Root jasmonic acid synthesis and perception regulate folivore-induced shoot metabolites and increase Nicotiana attenuata resistance.

While jasmonic acid (JA) signaling is widely accepted as mediating plant resistance to herbivores, and the importance of the roots in plant defenses is recently being recognized, the role of root JA in the defense of above-ground parts remains unstudied. To restrict JA impairment to the roots, we micrografted wildtype Nicotiana attenuata shoots to the roots of transgenic plants impaired in JA signaling and evaluated ecologically relevant traits in the glasshouse and in nature. Root JA synthesis and perception are involved in regulating nicotine production in roots. Strikingly, systemic root JA regulated local leaf JA and abscisic acid (ABA) concentrations, which were associated with differences in nicotine transport from roots to leaves via the transpiration stream. Root JA signaling also regulated the accumulation of other shoot metabolites; together these account for differences in resistance against a generalist, Spodoptera littoralis, and a specialist herbivore, Manduca sexta. In N. attenuata's native habitat, silencing root JA synthesis increased the shoot damage inflicted by Empoasca leafhoppers, which are able to select natural jasmonate mutants. Silencing JA perception in roots also increased damage by Tupiocoris notatus. We conclude that attack from above-ground herbivores recruits root JA signaling to launch the full complement of plant defense responses.
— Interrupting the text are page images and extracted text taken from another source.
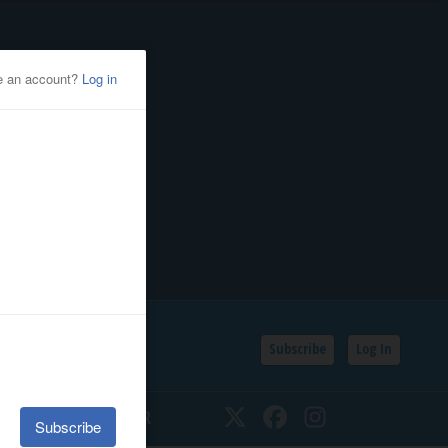
Subscribe
Log In
SSIFIEDS
CALENDAR
Twitter
Facebook
Instagram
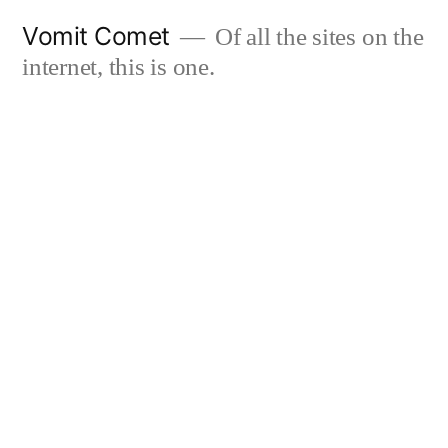
Skip
Vomit Comet
Of all the sites on the
to
internet, this is one.
content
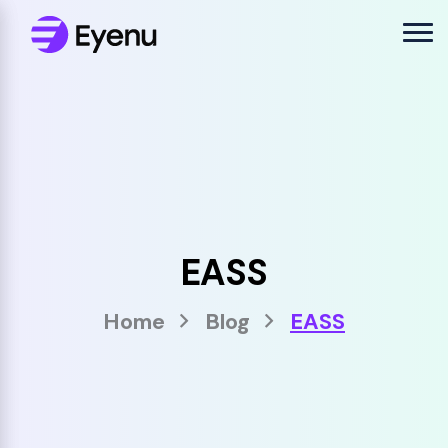
EASS
Home
Blog
EASS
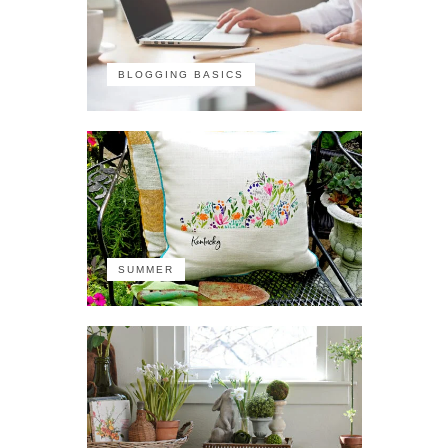
BLOGGING BASICS
SUMMER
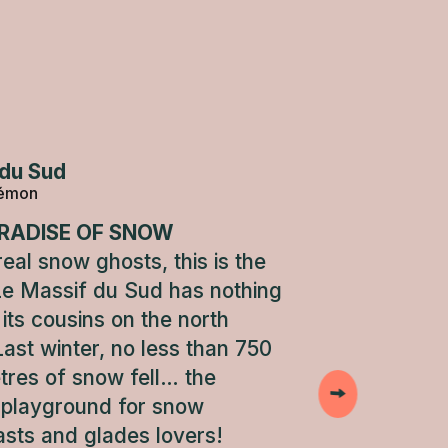
du Sud
lémon
RADISE OF SNOW
eal snow ghosts, this is the
Le Massif du Sud has nothing
its cousins on the north
Last winter, no less than 750
tres of snow fell… the
 playground for snow
asts and glades lovers!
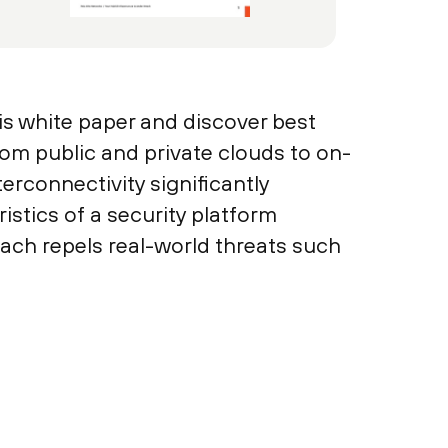
is white paper and discover best
rom public and private clouds to on-
erconnectivity significantly
istics of a security platform
oach repels real-world threats such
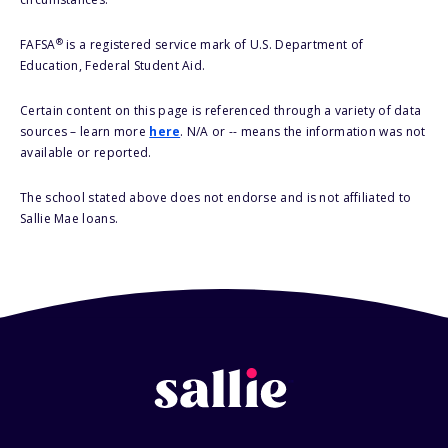
®
FAFSA
is a registered service mark of U.S. Department of
Education, Federal Student Aid.
Certain content on this page is referenced through a variety of data
sources – learn more
here
. N/A or -- means the information was not
available or reported.
The school stated above does not endorse and is not affiliated to
Sallie Mae loans.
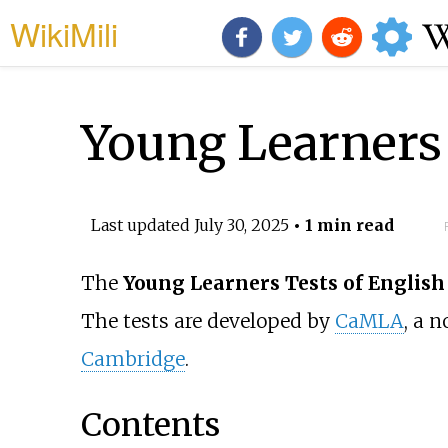
WikiMili
Young Learners 
Last updated
July 30, 2025
• 1 min read
The
Young Learners Tests of English
The tests are developed by
CaMLA
, a 
Cambridge
.
Contents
Unpredictability of nectar nicotine promotes outcrossing by hummingbirds in Nicotiana attenuata.

Many plants use sophisticated strategies to maximize their reproductive success via outcrossing. Nicotiana attenuata flowers produce nectar with nicotine at concentrations that are repellent to hummingbirds, increasing the number of flowers visited per plant. In choice tests using native hummingbirds, we show that these important pollinators learn to tolerate high-nicotine nectar but prefer low-nicotine nectar, and show no signs of nicotine addiction. Nectar nicotine concentrations, unlike those of other vegetative tissues, are unpredictably variable among flowers, not only among populations, but also within populations, and even among flowers within an inflorescence. To evaluate whether variations in nectar nicotine concentrations increase outcrossing, polymorphic microsatellite markers, optimized to evaluate paternity in native N. attenuata populations, were used to compare outcrossing in plants silenced for expression of a biosynthetic gene for nicotine production (Napmt1/2) and in control empty vector plants, which were antherectomized and transplanted into native populations. When only exposed to hummingbird pollinators, seeds produced by flowers with nicotine in their nectar had a greater number of genetically different sires, compared to seeds from nicotine-free flowers. As the variation in nectar nicotine levels among flowers in an inflorescence decreased in N. attenuata plants silenced in various combinations of three Dicer-like (DCL) proteins, small RNAs are probably involved in the unpredictable variation in nectar nicotine levels within a plant.